What I would have given to ask her about it or how her father, my grandfather reacted when he got the call about his daughter. I can only imagine. I can actually see in my mind’s eye my grandfather’s face turning red and him curing like the Irishman he was. Had I known the story before he passed and we also had a chance to discuss, I also have no doubt he would have shared a hearty laugh over the whole thing too, but he died when I was a teen.

 

Mom, you were quite wise to never tell us kids this story. Had I known of it, there is not a shred of doubt that I would have pulled it out at a key moment to throw back at you. Of course, I would have said, “mom, it is not half as bad as flying in a military jet without authorization off a miliary base and facing an espionage charge.” In hindsight this may have backfired and led to additional loss of privileges for an extended period of time.
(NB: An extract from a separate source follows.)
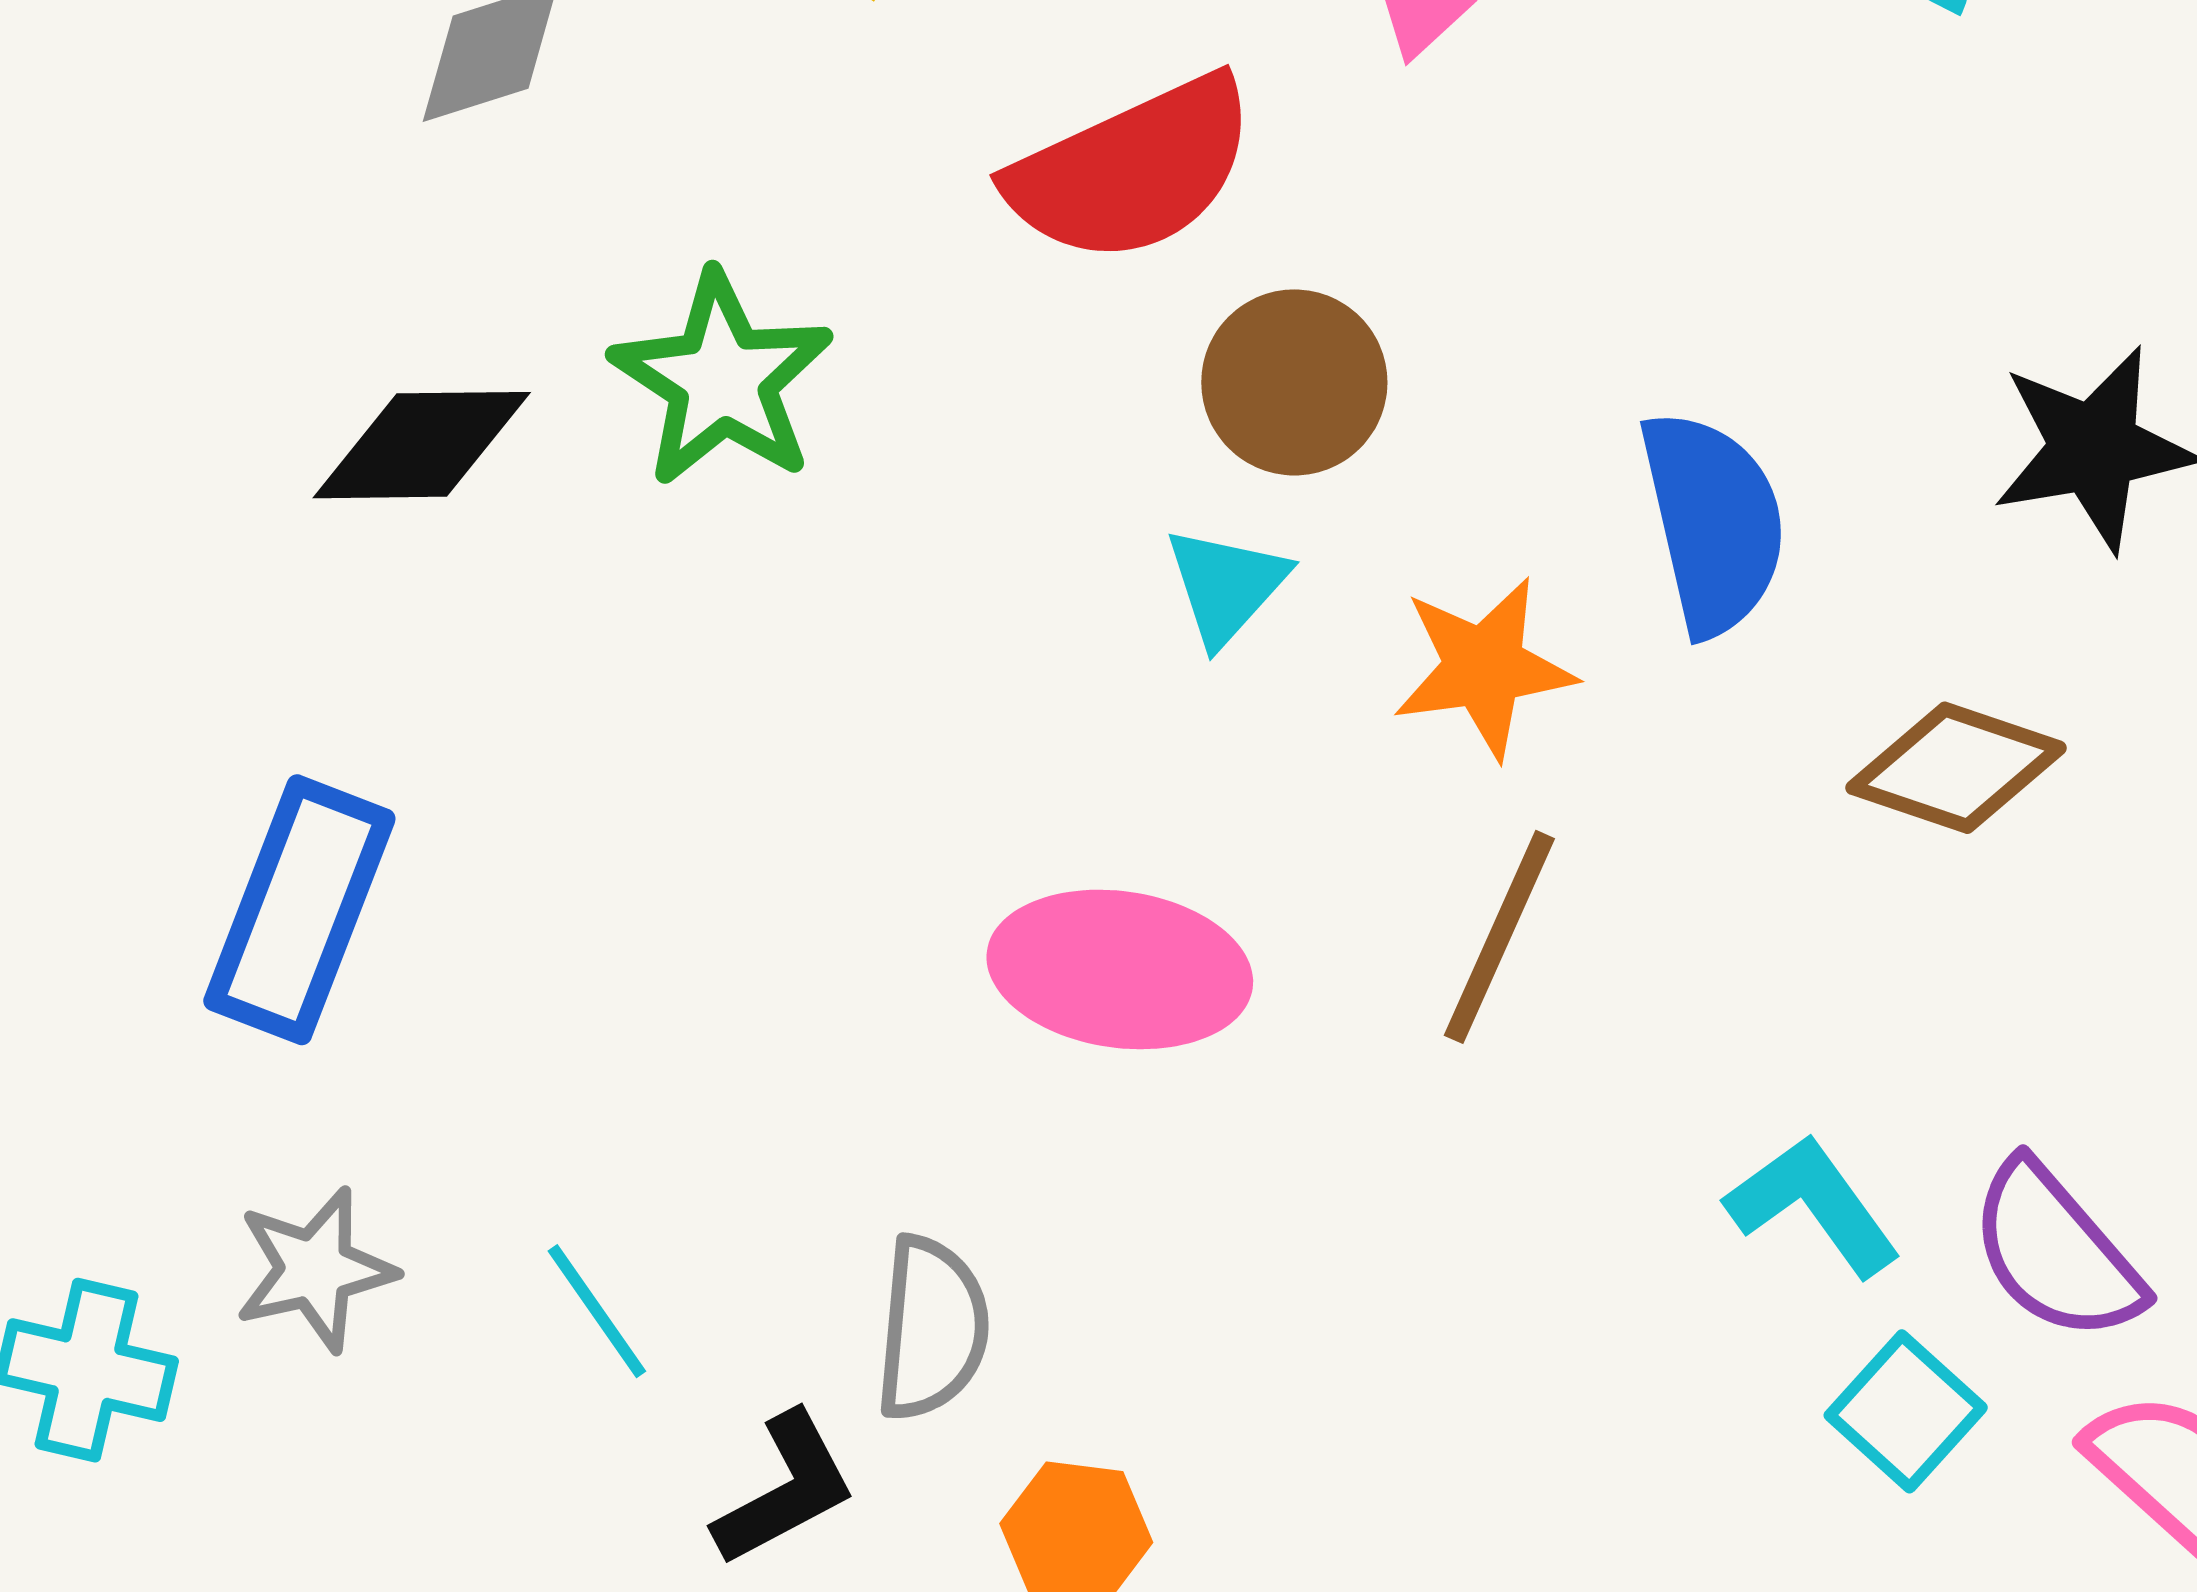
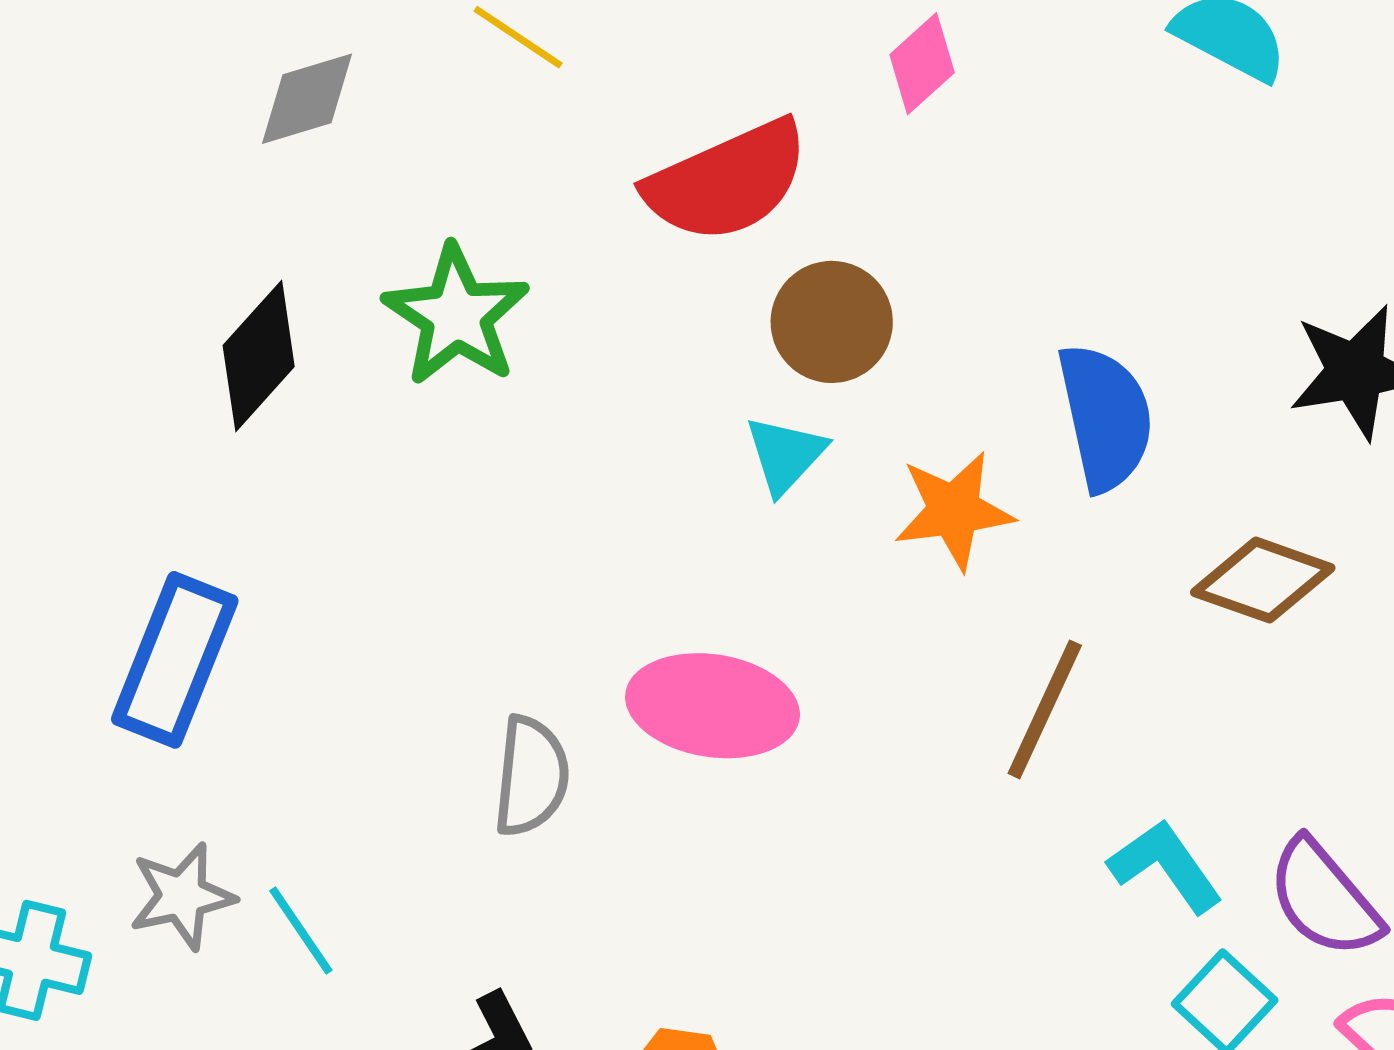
black diamond: (422, 445) -> (259, 356), turned -48
brown line: (1499, 937) -> (1045, 709), moved
cyan line: (597, 1311) -> (301, 930), moved
gray semicircle: (932, 1328) -> (531, 776), moved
It would have still come out of my mouth, in part because the apple does not fall far from the tree and in part to the lack of executive functioning that comes with a not fully developed brain in youth.

 

How we might have laughed about this if you had lived longer. What might have been was not to be in the end, but I am grateful for what you did for me as you could. No instructions came with me and could have possibly prepared you for what unfolded after I arrived on the scene. For the record, had the tables been turned, I would have gone for the ride in the jet too, mom. I hope you are smiling right now, and yes mom, at least I never got on a military jet flown without authorization and accused of espionage.   

 

Grateful I can look back in time and laugh. What are you grateful for today?